Write out exactly the lines of the entries below, from the first through the line containing "în 1989, când", and nothing beyond them.

- **Saved entries**
*** Begin section ***

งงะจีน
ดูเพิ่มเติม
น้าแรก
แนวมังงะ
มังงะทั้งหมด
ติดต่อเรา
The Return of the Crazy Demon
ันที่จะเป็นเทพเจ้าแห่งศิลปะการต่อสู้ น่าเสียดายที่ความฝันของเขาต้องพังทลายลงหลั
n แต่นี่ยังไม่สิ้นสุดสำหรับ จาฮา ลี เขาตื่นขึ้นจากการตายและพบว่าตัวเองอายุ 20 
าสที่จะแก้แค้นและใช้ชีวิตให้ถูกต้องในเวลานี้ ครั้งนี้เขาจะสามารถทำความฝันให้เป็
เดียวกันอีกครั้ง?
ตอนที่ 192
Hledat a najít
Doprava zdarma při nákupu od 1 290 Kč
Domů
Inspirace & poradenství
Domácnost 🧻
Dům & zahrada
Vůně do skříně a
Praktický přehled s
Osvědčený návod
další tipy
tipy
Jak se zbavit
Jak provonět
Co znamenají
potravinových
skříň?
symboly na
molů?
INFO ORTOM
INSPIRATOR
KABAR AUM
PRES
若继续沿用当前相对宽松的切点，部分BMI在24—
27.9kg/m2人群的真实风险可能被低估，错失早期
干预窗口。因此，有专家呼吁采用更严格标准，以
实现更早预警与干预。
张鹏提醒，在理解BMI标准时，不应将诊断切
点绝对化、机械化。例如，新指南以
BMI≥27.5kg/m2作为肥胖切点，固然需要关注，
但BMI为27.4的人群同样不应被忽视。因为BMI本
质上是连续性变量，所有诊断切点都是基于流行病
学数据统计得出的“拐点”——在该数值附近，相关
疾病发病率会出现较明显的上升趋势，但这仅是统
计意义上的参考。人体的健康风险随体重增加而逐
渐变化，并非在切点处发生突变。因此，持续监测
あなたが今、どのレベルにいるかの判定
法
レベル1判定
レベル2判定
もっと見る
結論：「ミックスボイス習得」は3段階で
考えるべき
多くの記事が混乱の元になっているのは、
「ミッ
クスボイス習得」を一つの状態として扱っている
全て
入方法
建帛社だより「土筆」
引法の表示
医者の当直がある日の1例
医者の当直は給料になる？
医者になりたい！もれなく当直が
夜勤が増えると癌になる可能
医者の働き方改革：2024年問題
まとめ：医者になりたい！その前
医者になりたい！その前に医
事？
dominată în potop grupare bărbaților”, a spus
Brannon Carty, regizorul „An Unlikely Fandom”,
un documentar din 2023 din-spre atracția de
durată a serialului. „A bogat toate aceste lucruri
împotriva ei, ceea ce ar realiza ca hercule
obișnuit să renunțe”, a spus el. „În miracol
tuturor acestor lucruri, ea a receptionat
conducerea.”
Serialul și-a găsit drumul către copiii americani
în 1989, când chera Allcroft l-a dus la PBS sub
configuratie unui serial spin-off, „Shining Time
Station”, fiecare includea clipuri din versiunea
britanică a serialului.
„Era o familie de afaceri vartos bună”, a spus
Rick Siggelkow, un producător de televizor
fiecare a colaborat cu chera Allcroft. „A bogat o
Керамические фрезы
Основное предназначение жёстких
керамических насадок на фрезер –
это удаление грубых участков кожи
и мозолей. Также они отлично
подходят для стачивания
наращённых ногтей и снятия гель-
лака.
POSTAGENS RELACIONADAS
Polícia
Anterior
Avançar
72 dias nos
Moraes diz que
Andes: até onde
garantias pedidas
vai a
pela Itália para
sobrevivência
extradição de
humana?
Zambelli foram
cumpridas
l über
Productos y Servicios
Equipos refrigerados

*** End section ***

- **Exercise solution**
งงะจีน
ดูเพิ่มเติม
น้าแรก
แนวมังงะ
มังงะทั้งหมด
ติดต่อเรา
The Return of the Crazy Demon
ันที่จะเป็นเทพเจ้าแห่งศิลปะการต่อสู้ น่าเสียดายที่ความฝันของเขาต้องพังทลายลงหลั
n แต่นี่ยังไม่สิ้นสุดสำหรับ จาฮา ลี เขาตื่นขึ้นจากการตายและพบว่าตัวเองอายุ 20 
าสที่จะแก้แค้นและใช้ชีวิตให้ถูกต้องในเวลานี้ ครั้งนี้เขาจะสามารถทำความฝันให้เป็
เดียวกันอีกครั้ง?
ตอนที่ 192
Hledat a najít
Doprava zdarma při nákupu od 1 290 Kč
Domů
Inspirace & poradenství
Domácnost 🧻
Dům & zahrada
Vůně do skříně a
Praktický přehled s
Osvědčený návod
další tipy
tipy
Jak se zbavit
Jak provonět
Co znamenají
potravinových
skříň?
symboly na
molů?
INFO ORTOM
INSPIRATOR
KABAR AUM
PRES
若继续沿用当前相对宽松的切点，部分BMI在24—
27.9kg/m2人群的真实风险可能被低估，错失早期
干预窗口。因此，有专家呼吁采用更严格标准，以
实现更早预警与干预。
张鹏提醒，在理解BMI标准时，不应将诊断切
点绝对化、机械化。例如，新指南以
BMI≥27.5kg/m2作为肥胖切点，固然需要关注，
但BMI为27.4的人群同样不应被忽视。因为BMI本
质上是连续性变量，所有诊断切点都是基于流行病
学数据统计得出的“拐点”——在该数值附近，相关
疾病发病率会出现较明显的上升趋势，但这仅是统
计意义上的参考。人体的健康风险随体重增加而逐
渐变化，并非在切点处发生突变。因此，持续监测
あなたが今、どのレベルにいるかの判定
法
レベル1判定
レベル2判定
もっと見る
結論：「ミックスボイス習得」は3段階で
考えるべき
多くの記事が混乱の元になっているのは、
「ミッ
クスボイス習得」を一つの状態として扱っている
全て
入方法
建帛社だより「土筆」
引法の表示
医者の当直がある日の1例
医者の当直は給料になる？
医者になりたい！もれなく当直が
夜勤が増えると癌になる可能
医者の働き方改革：2024年問題
まとめ：医者になりたい！その前
医者になりたい！その前に医
事？
dominată în potop grupare bărbaților”, a spus
Brannon Carty, regizorul „An Unlikely Fandom”,
un documentar din 2023 din-spre atracția de
durată a serialului. „A bogat toate aceste lucruri
împotriva ei, ceea ce ar realiza ca hercule
obișnuit să renunțe”, a spus el. „În miracol
tuturor acestor lucruri, ea a receptionat
conducerea.”
Serialul și-a găsit drumul către copiii americani
în 1989, când chera Allcroft l-a dus la PBS sub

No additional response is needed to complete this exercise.